* DIRECTIONS FOR THIS TASK *
For this exercise, retype all the data exactly and exclude every image.

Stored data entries
——

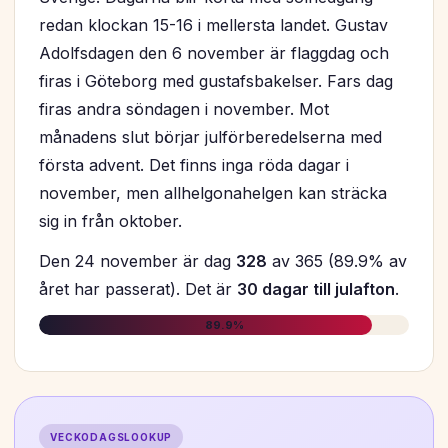
redan klockan 15-16 i mellersta landet. Gustav
Adolfsdagen den 6 november är flaggdag och
firas i Göteborg med gustafsbakelser. Fars dag
firas andra söndagen i november. Mot
månadens slut börjar julförberedelserna med
första advent. Det finns inga röda dagar i
november, men allhelgonahelgen kan sträcka
sig in från oktober.
Den 24 november är dag
328
av 365 (89.9% av
året har passerat). Det är
30 dagar till julafton
.
89.9%
VECKODAGSLOOKUP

——

* ANSWER TO THE PROBLEM *
redan klockan 15-16 i mellersta landet. Gustav
Adolfsdagen den 6 november är flaggdag och
firas i Göteborg med gustafsbakelser. Fars dag
firas andra söndagen i november. Mot
månadens slut börjar julförberedelserna med
första advent. Det finns inga röda dagar i
november, men allhelgonahelgen kan sträcka
sig in från oktober.
Den 24 november är dag
328
av 365 (89.9% av
året har passerat). Det är
30 dagar till julafton
.
89.9%
VECKODAGSLOOKUP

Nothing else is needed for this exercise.